There have been no scuffles on the floor of Congress yet and no one ever said that the democratic process doesn’t get messy sometimes. But if one country really aspires to be the grown-up in the room it needs to behave as such.

How does it look when its own President can’t even leave for an economic summit in Asia he really needs to attend? On Monday a spokesman for the Democrat leader of the Senate, Harry Reid, accused Speaker John Boehner, who leads the Republican majority in the House, of losing the plot.

“There is now a consistent pattern of Speaker Boehner saying things that fly in the face of the facts or stand at odds with his past actions,” Adam Jentleson said.

Mr Boehner is under colossal pressure from all sides, but that doesn’t mean there mightn’t be method in what he is doing. It is perfectly plausible he doesn’t want a deal to re-open the government yet because he knows it will fall short in the eyes of his Tea Party members. Their fury would make striking a subsequent deal on the debt ceiling before 17 October all the more impossible. If he is to be steamrolled, better it happens all at once in mid-month.

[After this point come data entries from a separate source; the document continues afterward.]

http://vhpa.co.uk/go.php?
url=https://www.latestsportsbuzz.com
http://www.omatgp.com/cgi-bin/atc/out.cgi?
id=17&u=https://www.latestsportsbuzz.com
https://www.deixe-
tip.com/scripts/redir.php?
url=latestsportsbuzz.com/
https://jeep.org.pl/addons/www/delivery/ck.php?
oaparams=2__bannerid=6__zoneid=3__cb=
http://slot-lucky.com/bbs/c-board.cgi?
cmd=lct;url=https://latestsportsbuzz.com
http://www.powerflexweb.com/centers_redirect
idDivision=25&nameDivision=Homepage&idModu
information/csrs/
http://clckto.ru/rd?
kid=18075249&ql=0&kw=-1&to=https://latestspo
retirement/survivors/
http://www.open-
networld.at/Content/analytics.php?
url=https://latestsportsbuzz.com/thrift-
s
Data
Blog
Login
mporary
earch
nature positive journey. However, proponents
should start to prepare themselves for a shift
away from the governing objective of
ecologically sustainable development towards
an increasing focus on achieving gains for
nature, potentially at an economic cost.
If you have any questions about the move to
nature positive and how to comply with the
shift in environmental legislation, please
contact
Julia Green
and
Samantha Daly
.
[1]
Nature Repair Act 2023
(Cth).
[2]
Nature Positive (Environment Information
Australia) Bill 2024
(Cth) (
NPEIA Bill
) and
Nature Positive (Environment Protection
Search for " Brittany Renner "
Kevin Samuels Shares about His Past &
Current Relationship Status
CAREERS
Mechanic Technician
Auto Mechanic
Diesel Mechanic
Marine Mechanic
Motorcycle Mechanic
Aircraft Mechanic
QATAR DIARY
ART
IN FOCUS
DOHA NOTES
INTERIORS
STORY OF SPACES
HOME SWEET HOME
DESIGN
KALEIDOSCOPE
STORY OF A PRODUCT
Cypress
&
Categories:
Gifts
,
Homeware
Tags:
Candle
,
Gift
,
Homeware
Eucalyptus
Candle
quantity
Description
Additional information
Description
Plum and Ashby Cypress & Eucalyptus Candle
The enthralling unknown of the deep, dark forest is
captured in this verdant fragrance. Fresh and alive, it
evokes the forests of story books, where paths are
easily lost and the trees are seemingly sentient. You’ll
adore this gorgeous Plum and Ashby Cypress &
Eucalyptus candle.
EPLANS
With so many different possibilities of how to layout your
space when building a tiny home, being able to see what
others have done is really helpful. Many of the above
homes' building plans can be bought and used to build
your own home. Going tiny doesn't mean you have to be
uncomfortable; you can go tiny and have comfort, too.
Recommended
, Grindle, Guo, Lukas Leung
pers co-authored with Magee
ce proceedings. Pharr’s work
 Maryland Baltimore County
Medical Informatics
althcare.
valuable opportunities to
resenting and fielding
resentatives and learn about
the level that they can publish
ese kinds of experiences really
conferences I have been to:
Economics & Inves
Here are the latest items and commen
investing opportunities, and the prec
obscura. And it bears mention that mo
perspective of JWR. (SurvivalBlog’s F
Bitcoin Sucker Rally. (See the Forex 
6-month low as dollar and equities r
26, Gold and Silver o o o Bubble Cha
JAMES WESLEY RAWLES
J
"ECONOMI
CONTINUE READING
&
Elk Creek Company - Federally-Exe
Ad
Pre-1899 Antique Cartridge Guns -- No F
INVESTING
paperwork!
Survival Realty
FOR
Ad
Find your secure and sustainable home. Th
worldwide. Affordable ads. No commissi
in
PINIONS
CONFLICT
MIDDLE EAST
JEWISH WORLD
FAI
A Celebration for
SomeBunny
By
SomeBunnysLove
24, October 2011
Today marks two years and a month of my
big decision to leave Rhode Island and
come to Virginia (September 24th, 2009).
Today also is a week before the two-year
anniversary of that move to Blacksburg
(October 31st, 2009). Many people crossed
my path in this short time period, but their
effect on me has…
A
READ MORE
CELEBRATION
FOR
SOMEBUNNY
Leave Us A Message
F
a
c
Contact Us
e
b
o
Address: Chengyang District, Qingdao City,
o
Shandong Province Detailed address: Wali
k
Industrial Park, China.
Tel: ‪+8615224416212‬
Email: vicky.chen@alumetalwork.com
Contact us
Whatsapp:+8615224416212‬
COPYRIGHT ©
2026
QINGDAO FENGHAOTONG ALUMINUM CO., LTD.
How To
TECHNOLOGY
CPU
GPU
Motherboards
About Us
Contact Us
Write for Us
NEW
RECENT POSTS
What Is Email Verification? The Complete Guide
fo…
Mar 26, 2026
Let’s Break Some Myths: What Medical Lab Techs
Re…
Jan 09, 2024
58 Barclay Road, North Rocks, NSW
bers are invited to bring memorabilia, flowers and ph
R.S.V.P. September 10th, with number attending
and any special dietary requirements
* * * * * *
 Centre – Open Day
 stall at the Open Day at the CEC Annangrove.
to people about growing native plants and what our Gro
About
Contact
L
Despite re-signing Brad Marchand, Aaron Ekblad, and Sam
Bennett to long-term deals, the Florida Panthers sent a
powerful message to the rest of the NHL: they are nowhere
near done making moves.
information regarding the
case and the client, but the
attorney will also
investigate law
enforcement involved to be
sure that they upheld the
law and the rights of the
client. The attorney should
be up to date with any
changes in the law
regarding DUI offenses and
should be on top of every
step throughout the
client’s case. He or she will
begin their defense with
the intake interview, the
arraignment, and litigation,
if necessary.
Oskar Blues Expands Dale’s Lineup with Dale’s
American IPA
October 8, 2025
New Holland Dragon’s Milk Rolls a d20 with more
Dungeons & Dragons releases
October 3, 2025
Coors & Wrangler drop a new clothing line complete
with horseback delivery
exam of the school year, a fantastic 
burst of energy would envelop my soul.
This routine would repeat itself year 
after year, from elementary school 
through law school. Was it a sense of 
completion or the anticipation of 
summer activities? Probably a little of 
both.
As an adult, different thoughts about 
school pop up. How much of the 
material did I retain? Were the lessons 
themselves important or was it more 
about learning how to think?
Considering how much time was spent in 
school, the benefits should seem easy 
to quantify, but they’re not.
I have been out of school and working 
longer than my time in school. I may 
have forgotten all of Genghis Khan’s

As a domestic political strategy this makes a degree of sense. The shutdown is unsettling, but the fact is alarm clocks buzzed across America on Monday morning and the work-week began more or less like any other. Furloughed federal employees are a tiny fraction of the workforce. The Statue of Liberty is closed but it’s not the first time.

The problem is that America is not Liechtenstein (and no disrespect intended to Liechtenstein) and this is about more than just which political party – or factions within them – wins and loses. Even if we assume that two weeks from now a double-deal on the budget and the debt ceiling will be done, that is a long time for the rest of the world to wait. This was China’s point. Equity and current markets may also start to get spooked before then, and so might credit agencies.

Mr Boehner may think he has 14 days to look like he can stand up to the Democrats, perhaps in hopes of not being ousted from his high office when finally it turns out he can’t, but he may be deluding himself precisely because America is indeed exceptional at least in terms of its place in the global financial system.

Never mind that in almost every other respect right now it is starting to look exceptionally silly.